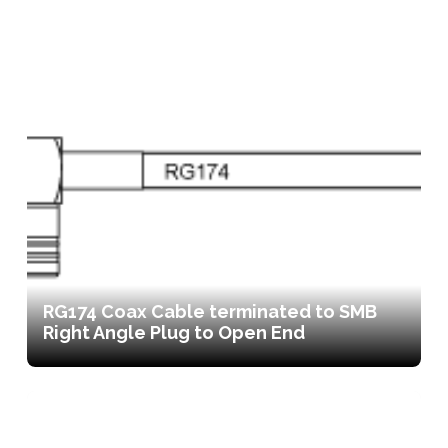
RG174 Coax Cable terminated to SMB
Right Angle Plug to Open End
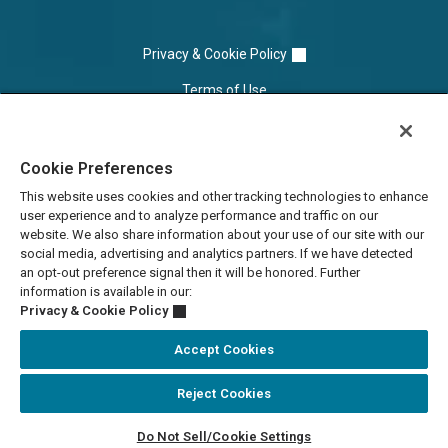
Privacy & Cookie Policy
Terms of Use
Cookie Settings
Cookie Preferences
Do Not Sell/Share
This website uses cookies and other tracking technologies to enhance
user experience and to analyze performance and traffic on our
website. We also share information about your use of our site with our
social media, advertising and analytics partners. If we have detected
an opt-out preference signal then it will be honored. Further
information is available in our:
Privacy & Cookie Policy
Accept Cookies
Reject Cookies
Accessibility Statement
Do Not Sell/Cookie Settings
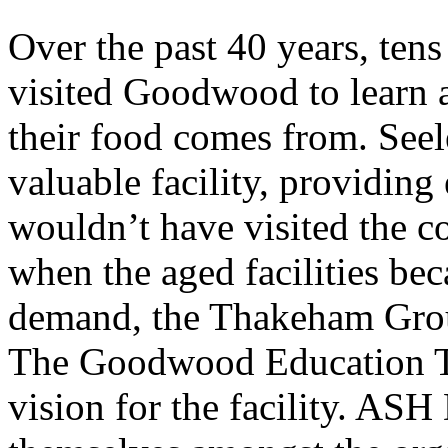
Over the past 40 years, tens
visited Goodwood to learn 
their food comes from. Seel
valuable facility, providin
wouldn’t have visited the c
when the aged facilities be
demand, the Thakeham Group
The Goodwood Education Tr
vision for the facility. ASH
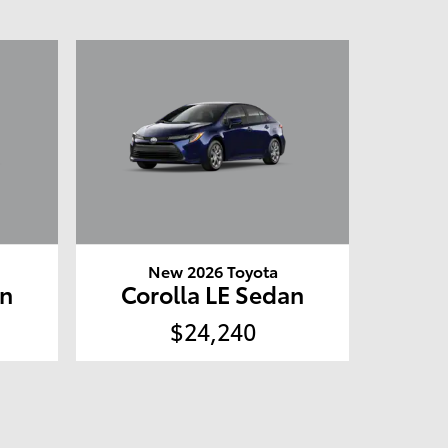
New 2026 Toyota
an
Corolla LE Sedan
$24,240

###

== What to produce ==
With the pictures removed, return the data above word for word.

== Exercise result ==
RG174 Coax Cable terminated to SMB
Right Angle Plug to Open End
Privacy & Cookie Policy
Terms of Use
Cookie Settings
Cookie Preferences
Do Not Sell/Share
This website uses cookies and other tracking technologies to enhance
user experience and to analyze performance and traffic on our
website. We also share information about your use of our site with our
social media, advertising and analytics partners. If we have detected
an opt-out preference signal then it will be honored. Further
information is available in our:
Privacy & Cookie Policy
Accept Cookies
Reject Cookies
Accessibility Statement
Do Not Sell/Cookie Settings
Over the past 40 years, tens
visited Goodwood to learn 
their food comes from. Seel
valuable facility, providin
wouldn’t have visited the c
when the aged facilities be
demand, the Thakeham Group
The Goodwood Education Tr
vision for the facility. ASH
New 2026 Toyota
an
Corolla LE Sedan
$24,240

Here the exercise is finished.